New and Evolving Standards:

To adapt to the significant changes in the role of software in dependable systems and to improve current industrial practice in software engineering, international standards like the IEC 61508 are currently under revision. DO-178C governing certification of software in commercial aircraft has recently been revised to accomodate the use of software technologies such as formal methods and model-based development processes. In several other software-intensive domains new domain-specific standards are being developed.

Process- vs. Product-oriented Certification:

In practice, current certification of software-intensive systems is primarily process based. A reliance on process oriented standards has established a certification practice that is dominated by assessing process-related documents and marking off checklists that are derived from the recommendation annexes of the standards or so-called "approved practice in use". Thorough evaluation of the product itself or the adequacy, coverage and maturity of design and quality assurance methods are sometimes neglected because there is currently no fundamental agreement on software engineering principles and product qualities to achieve demonstrably dependable software. An alternative to process-oriented certification regimes is "safety and assurance cases" [7]. In Europe, and particularly in the UK, assurance cases have been adopted as a product centric alternative approach to certification and are widely used in practice already. Recently the U.S. FDA has issued guidance documents recommending the use of assurance cases in submissions for approval of infusion pumps. However, while assurance cases offer some product oriented focus to certification, the lack of standardization of safety and assurance case arguments has its own pitfalls [8].

Advances in Formal Methods:

In academia, research on formal methods has made substantial progress with respect to scalability and coverage recently, e.g. in tool-supported model-based design and code generation, but also in the area of software model checking or timing analysis [2]. Thus, formally assuring safety requirements has become feasible at least on the level of components. Nevertheless, research usually focuses on specific techniques, thereby often neglecting the cross-cutting nature of dependability and the need of providing traceable evidence.

Software Development Trends:

Two trends relevant in industrial software development for critical systems are the success of model-based design environments that support automated code generation and the need to integrate pre-developed or Commercial Off The Shelf (COTS) software components: (1) Model based tools facilitate rapid prototyping and validation and verification in earlier design phases than traditional processes, but with a price of higher effort in the design phases performed by well-trained and experienced personnel. Software quality will only benefit from these approaches, if certification procedures are adapted towards a cost-effective assessment on the level of models wherever it is adequate. For instance, if model based tools are supported by V & V tools that perform some verification at design time, how does this affect certification standards that require independent design and V & V teams? (2) Evidence based upon prior usage and operating history are typically key components in making decisions in industry about the "fitness for use" of a pre-developed software application or component. However, platform-specific and environmental constraints on the usage are sometimes not specified in detail which has lead to catastrophic failures in the past.

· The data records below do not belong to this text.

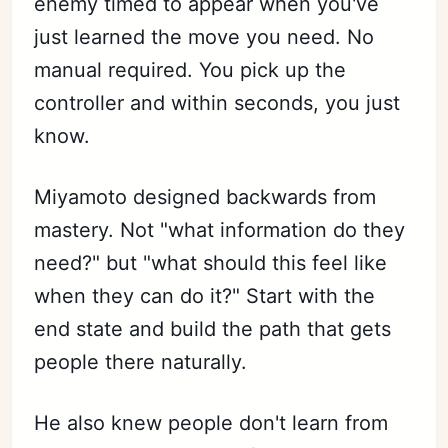
enemy timed to appear when you've
just learned the move you need. No
manual required. You pick up the
controller and within seconds, you just
know.
Miyamoto designed backwards from
mastery. Not "what information do they
need?" but "what should this feel like
when they can do it?" Start with the
end state and build the path that gets
people there naturally.
He also knew people don't learn from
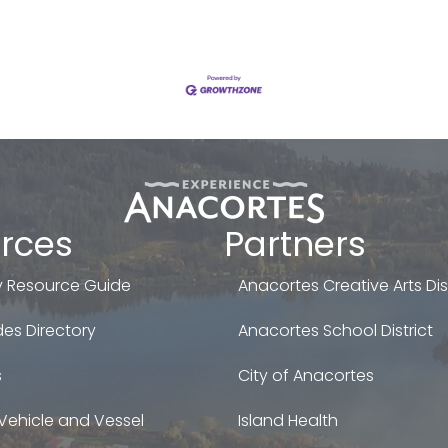
rces
Partners
 Resource Guide
Anacortes Creative Arts Dist
es Directory
Anacortes School District
s
City of Anacortes
Vehicle and Vessel
Island Health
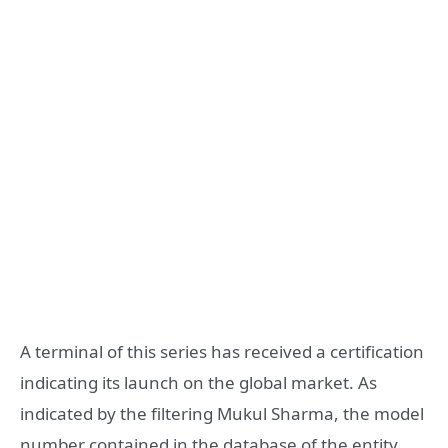
A terminal of this series has received a certification
indicating its launch on the global market. As
indicated by the filtering Mukul Sharma, the model
number contained in the database of the entity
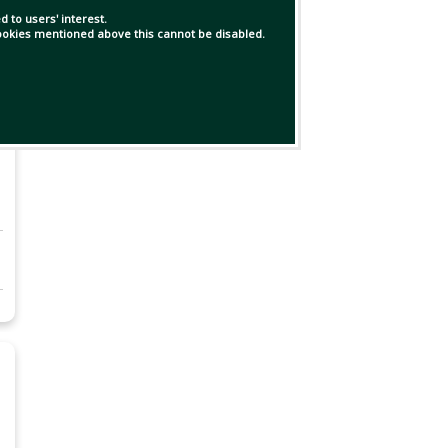
 to users' interest.
 cookies mentioned above this cannot be disabled.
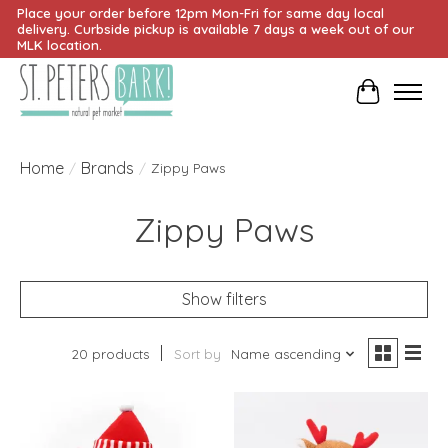
Place your order before 12pm Mon-Fri for same day local
delivery. Curbside pickup is available 7 days a week out of our
MLK location.
Cart
Home
Brands
/
/
Zippy Paws
Zippy Paws
Show filters
20 products
Sort by
Name ascending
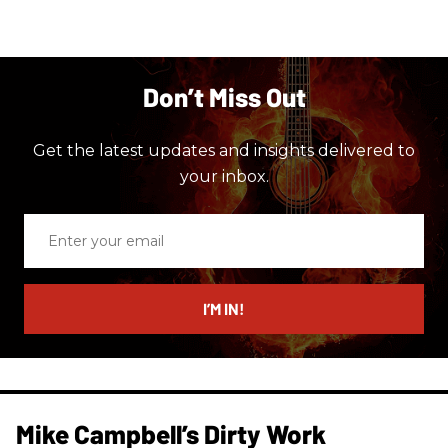
Don’t Miss Out
Get the latest updates and insights delivered to
your inbox.
Enter
your
email
I’M IN!
Mike Campbell’s Dirty Work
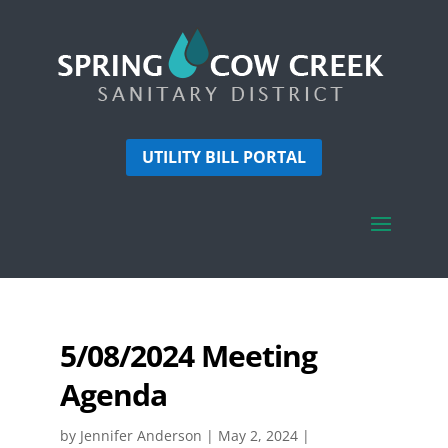
UTILITY BILL PORTAL
5/08/2024 Meeting
Agenda
by
Jennifer Anderson
|
May 2, 2024
|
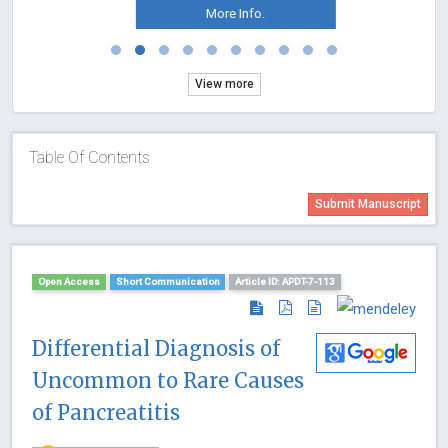
More Info.
View more
Table Of Contents
Submit Manuscript
Open Access
Short Communication
Article ID: APDT-7-113
Differential Diagnosis of
Uncommon to Rare Causes
of Pancreatitis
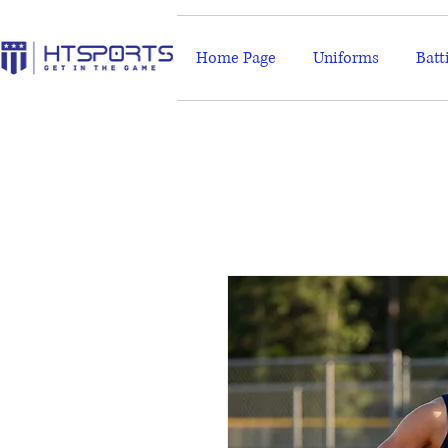
Home Page
Uniforms
Batt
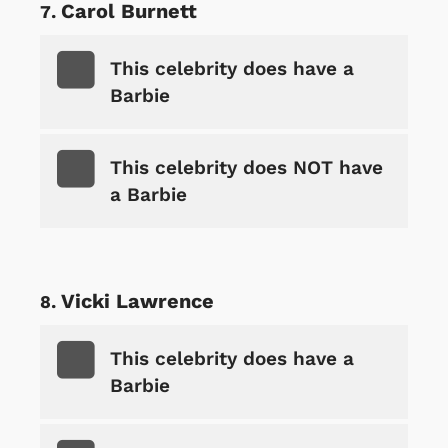
Carol Burnett
This celebrity does have a
Barbie
This celebrity does NOT have
a Barbie
Vicki Lawrence
This celebrity does have a
Barbie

Community-building Activities:

Various community-building organizations are being formed drive research, education, and cross-domain coordination in the area of software certification. For instance, the Software Certification Consortium (SCC) was formed in 2007 as a North American initiative to promote product based software certification. Its members are drawn from regulators, industry and academia. SCC has been successful in highlighting shortcomings in current certification regimes and in providing challenge problems and example certification artifacts to the broader community.

Seminar Topics and Goals

The Dagstuhl Seminar 13051 Software Certification: Methods and Tools brought together experts for the purpose of assessing the current state of practice, identifying challenges, promising techniques/methods, and for creating a road map for future research, education, and standards development in the area of certification of software and systems.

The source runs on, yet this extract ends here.